CMSIS-NN: Efficient Neural Network Kernels for Arm Cortex-M CPUs

This paper introduces CMSIS-NN, a collection of optimized neural network kernels specifically designed for Arm Cortex-M processors, which are frequently employed in IoT edge devices. As the proliferation of IoT devices continues to escalate, reaching an expected one trillion by 2035, there is a pressing need for efficient edge computing solutions that reduce latency and energy consumption associated with cloud-dependent data analytics. The authors tackle this challenge by providing highly efficient kernels that not only optimize performance but also significantly decrease memory footprints, catering to the resource-constrained environments typical of IoT edge nodes.

Performance Optimization and Kernels Overview

Deploying neural networks on resource-constrained platforms such as Arm Cortex-M CPUs necessitates significant optimization efforts. The CMSIS-NN library is structured into two main components: NNFunctions and NNSupportFunctions. NNFunctions include implementations of commonly used neural network layers like convolution, depthwise separable convolution, fully-connected layers, and pooling operations. NNSupportFunctions provide utility functions such as data conversion routines and activation function tables, allowing for more complex neural network modules.

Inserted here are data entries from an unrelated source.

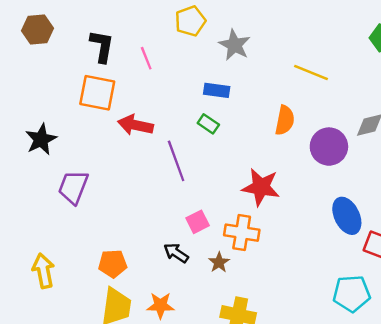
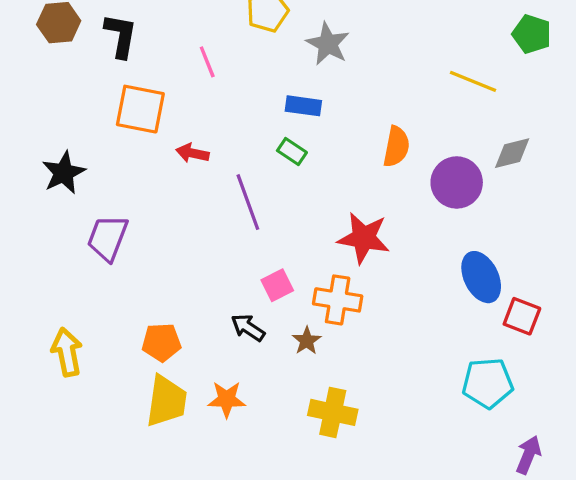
black L-shape: (102, 46) -> (121, 36), moved
yellow line: (311, 72) -> (473, 81), moved
red arrow: (135, 125) -> (192, 153), size x0.7

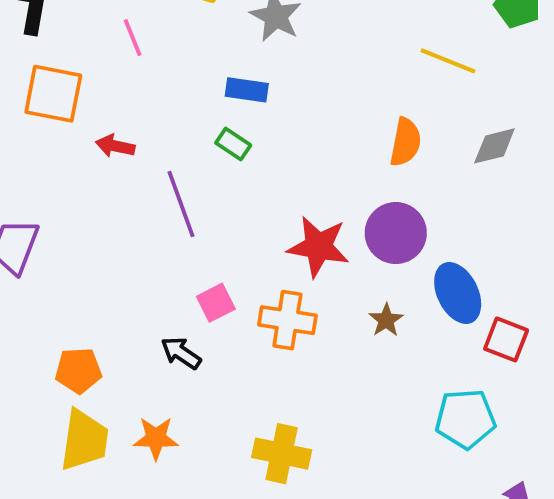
orange semicircle: (396, 147) -> (405, 142), moved
purple circle: (457, 182) -> (396, 233), moved
brown star: (307, 341) -> (386, 320), moved

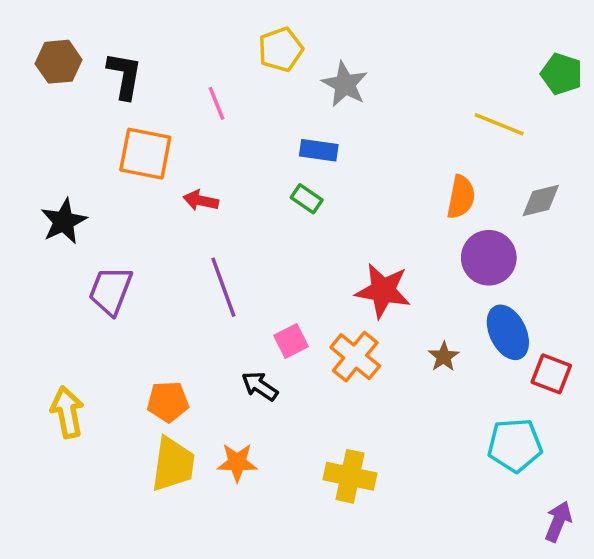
purple line: (181, 204) -> (223, 287), moved
purple circle: (396, 233) -> (489, 258), moved
orange cross: (287, 320) -> (355, 357), turned 30

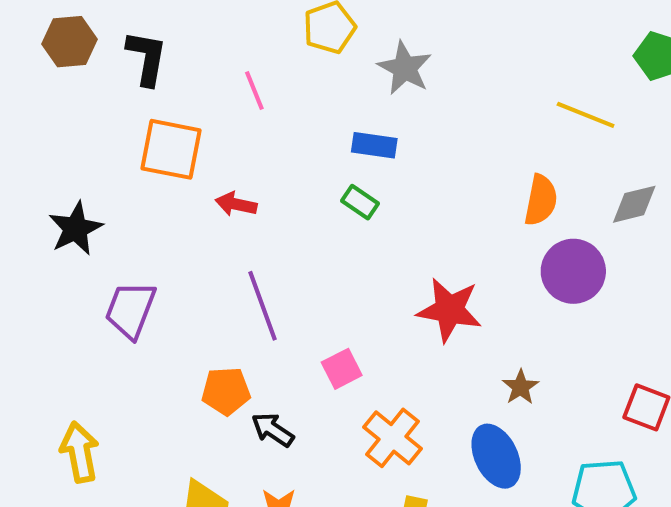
blue ellipse: (508, 332) -> (496, 456), moved
orange cross: (355, 357) -> (393, 438), moved
black arrow: (260, 386) -> (273, 430), moved
orange pentagon: (168, 402) -> (226, 391), moved

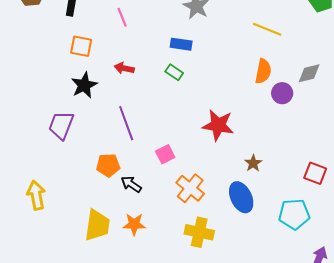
yellow line: (586, 115) -> (267, 29), moved
orange square: (171, 149) -> (81, 46), size x0.7
red arrow: (236, 204) -> (124, 68), moved
black star: (76, 229) -> (84, 85), moved
purple circle: (573, 271) -> (282, 93), moved, size x0.7

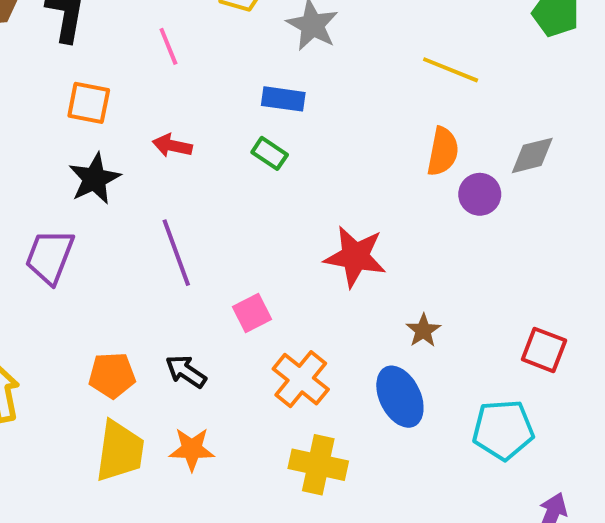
orange pentagon: (108, 165) -> (112, 375), moved

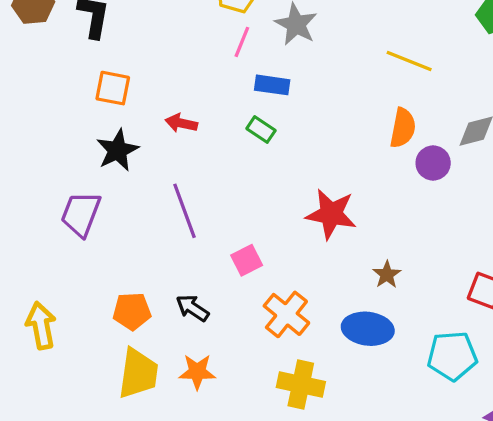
pink line: (168, 46) -> (242, 42), moved, turned 44
blue ellipse: (400, 397) -> (368, 329), turned -57

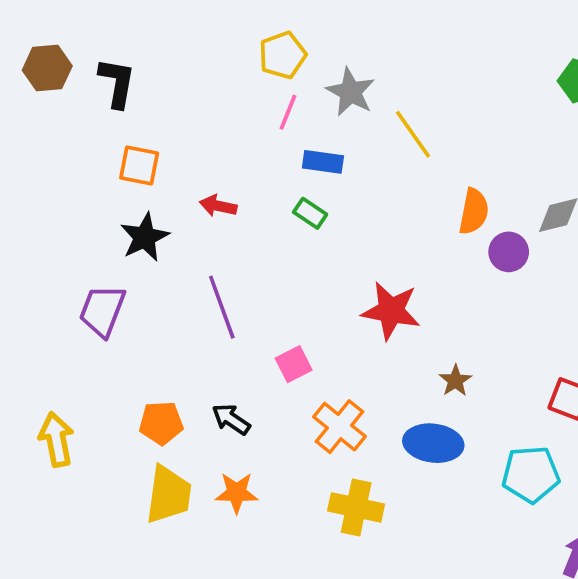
yellow line: (409, 61) -> (413, 134), moved, turned 33

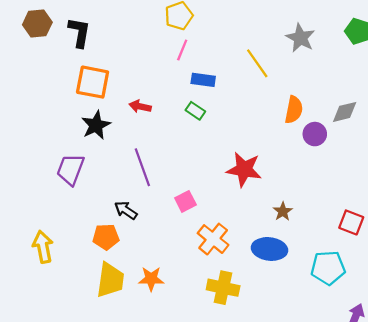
gray star: (351, 92) -> (300, 38), moved
orange square: (139, 165) -> (93, 82), size x1.4
black arrow: (231, 419) -> (126, 210), moved

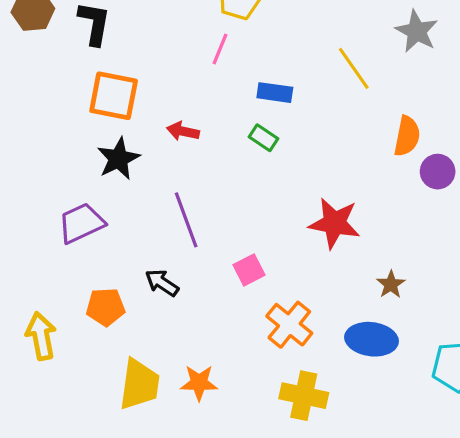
pink line: (182, 50) -> (220, 49), moved
purple trapezoid: (71, 169) -> (81, 223), turned 44
orange pentagon: (106, 237) -> (106, 307), moved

Distinct versions of the kernels cater to variable computational requirements and parameters, ensuring adaptability across different layer configurations. A particularly notable aspect is the adoption of fixed-point quantization, specifically supporting 8-bit and 16-bit data types. Fixed-point representation markedly reduces computational complexity and memory requirements compared to traditional 32-bit floating point representations, a crucial consideration on platforms without dedicated floating point units (FPUs).

Implementation Strategies

The optimized kernels leverage the capabilities of Arm Cortex-M processors, such as SIMD instructions, to enhance computational throughput. For instance, the matrix multiplication routines exploit 2×22 \times 2 kernels, facilitating efficient data reuse and reducing load instructions. The convolution layers employ a partial im2col approach to balance performance gains with memory footprint constraints, while pooling layers utilize a split x-y pooling strategy to minimize computational overhead.

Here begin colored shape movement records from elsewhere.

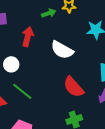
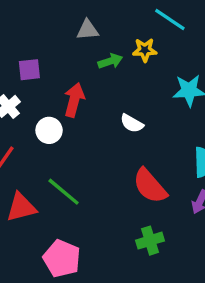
white semicircle: (62, 50) -> (132, 123), size x0.6
white circle: (11, 64) -> (49, 130), moved

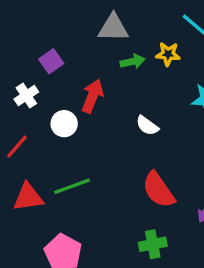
gray triangle: (88, 30) -> (113, 28), size x1.4
purple square: (29, 70) -> (51, 61), turned -35
green line: (64, 192) -> (72, 186), turned -66

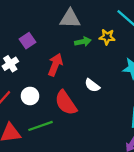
white circle: (64, 124) -> (30, 96), moved
red semicircle: (159, 190) -> (66, 103), moved

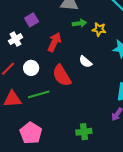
yellow star: (107, 37) -> (99, 29), moved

In terms of activation functions, the paper describes a SWAR (SIMD within a register) approach for the ReLU function that significantly accelerates computation by utilizing hardware-specific operations to eliminate conditional branching. Sigmoid and tanh functions are handled through efficient table-lookups, optimizing these typically expensive computations on fixed-point hardware.

Experimental Validation

The CMSIS-NN kernels are evaluated using a convolutional neural network trained on the CIFAR-10 dataset. The proposed approach achieves substantial improvements over baseline implementations, delivering a 4.6X increase in runtime/throughput and a 4.9X enhancement in energy efficiency. The core application processes approximately 10.1 images per second with high accuracy, demonstrating the feasibility of deploying sophisticated neural networks on low-power, resource-limited platforms.

Implications and Future Prospects

The introduction of CMSIS-NN kernels represents a significant step towards enabling complex neural network applications on IoT edge devices, mitigating the limitations imposed by constrained computational resources. The results suggest further potential for expanding neural network frameworks on microcontroller-class hardware, fostering the development of increasingly intelligent, autonomous edge devices.

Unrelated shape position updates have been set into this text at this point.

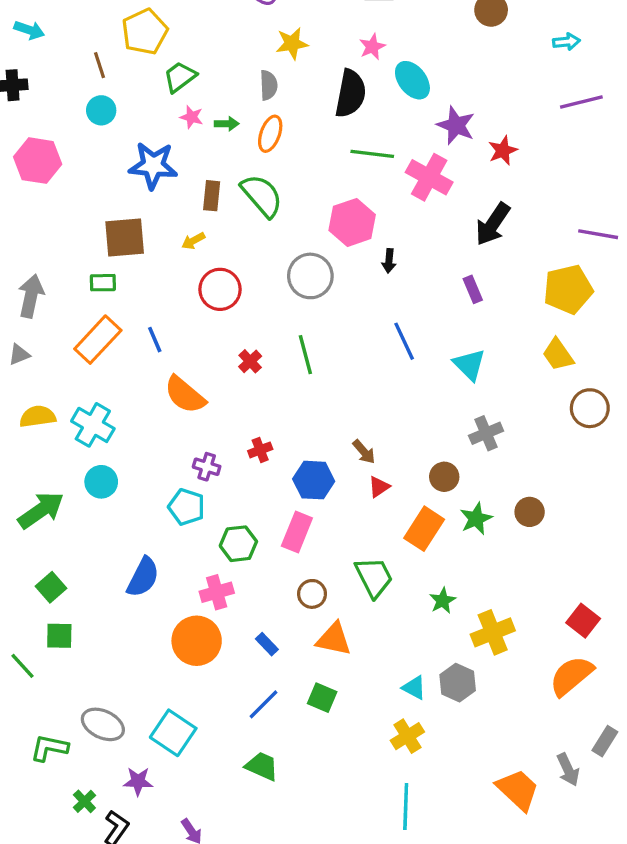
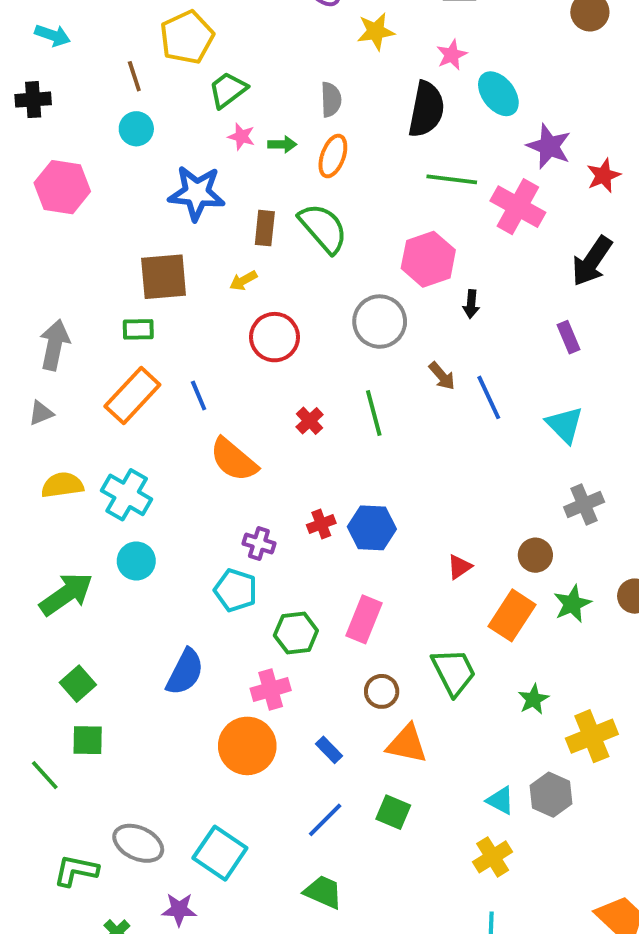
yellow star: (292, 43) -> (376, 31), moved
brown arrow: (364, 452) -> (442, 376), moved
blue hexagon: (314, 480) -> (372, 528), moved

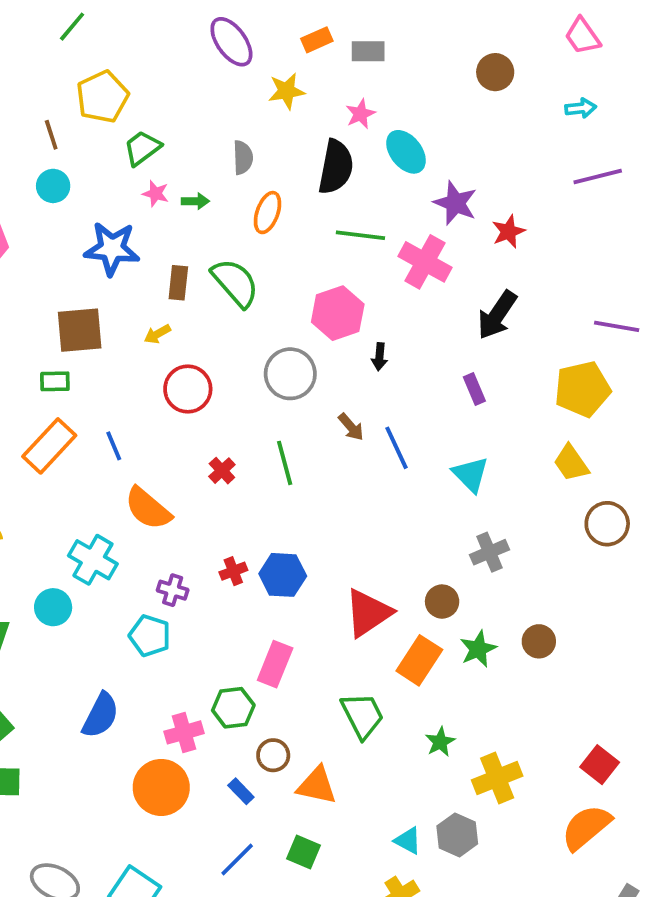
orange ellipse: (333, 156) -> (267, 213), moved
cyan cross: (127, 495) -> (93, 560), moved
red triangle: (459, 567) -> (368, 613), size x2.0
green hexagon: (296, 633) -> (233, 708), moved
brown circle: (382, 691) -> (273, 755), moved

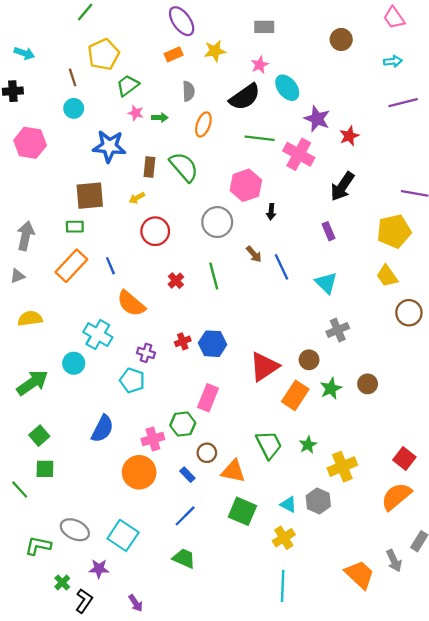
orange rectangle: (317, 40) -> (174, 54), moved
black semicircle: (336, 167) -> (245, 97), turned 44
green trapezoid: (362, 715) -> (269, 445), moved
green square: (304, 852) -> (242, 511), moved, size x1.4

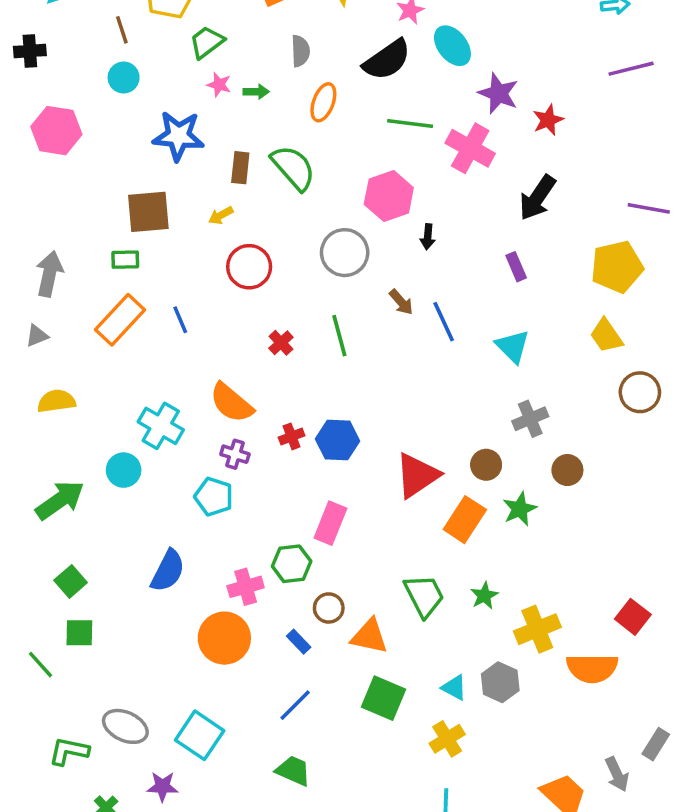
orange semicircle: (131, 304) -> (231, 403), moved
brown circle: (368, 384) -> (567, 470), moved
orange semicircle: (396, 496) -> (592, 668), moved, turned -140

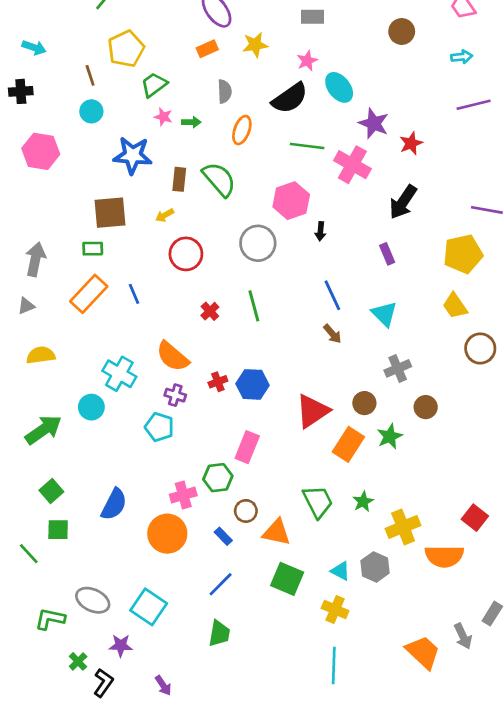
brown arrow: (401, 302) -> (332, 334), moved
blue semicircle: (168, 571) -> (114, 504), moved
yellow cross: (447, 739) -> (335, 610), turned -35
green trapezoid: (293, 771) -> (219, 634), turned 76

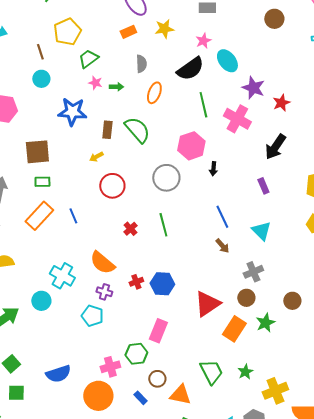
green line: (307, 146) -> (203, 105), turned 70
brown square: (110, 213) -> (37, 152), moved
gray cross: (398, 368) -> (253, 272), moved
blue semicircle: (114, 504) -> (58, 374), turned 45

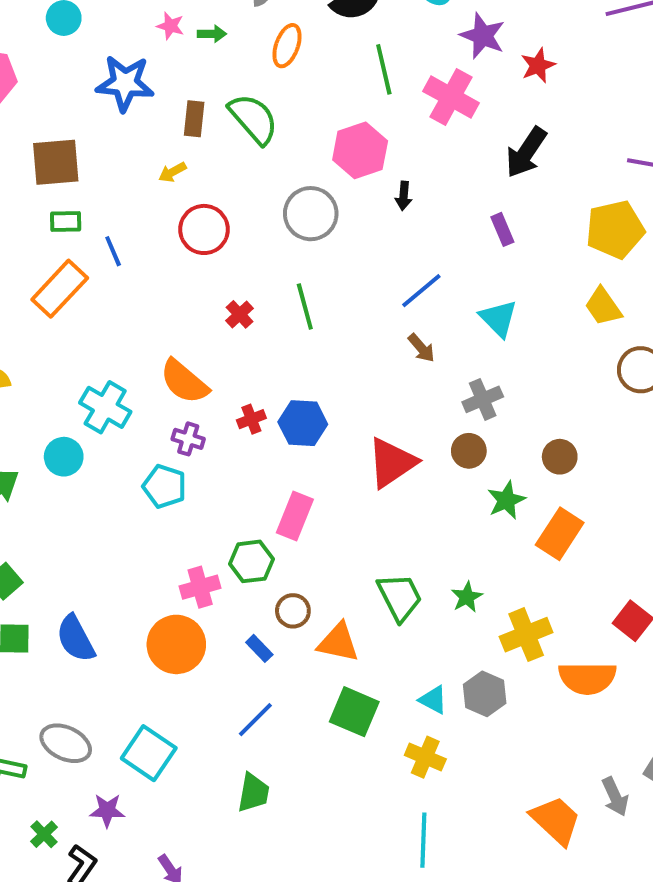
blue line: (73, 216) -> (113, 251), moved
blue line: (222, 217) -> (421, 291), turned 75
orange rectangle: (234, 329) -> (560, 534), moved
blue semicircle: (58, 374) -> (76, 639), moved, turned 80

This work lays the groundwork for ongoing research in optimizing deep learning inference on embedded systems, challenging researchers to explore novel quantization strategies, kernel optimizations, and cross-layer optimizations to enhance performance further. As edge computing continues to gain traction, CMSIS-NN serves as a robust foundation for advancing deep learning capabilities across diverse IoT applications.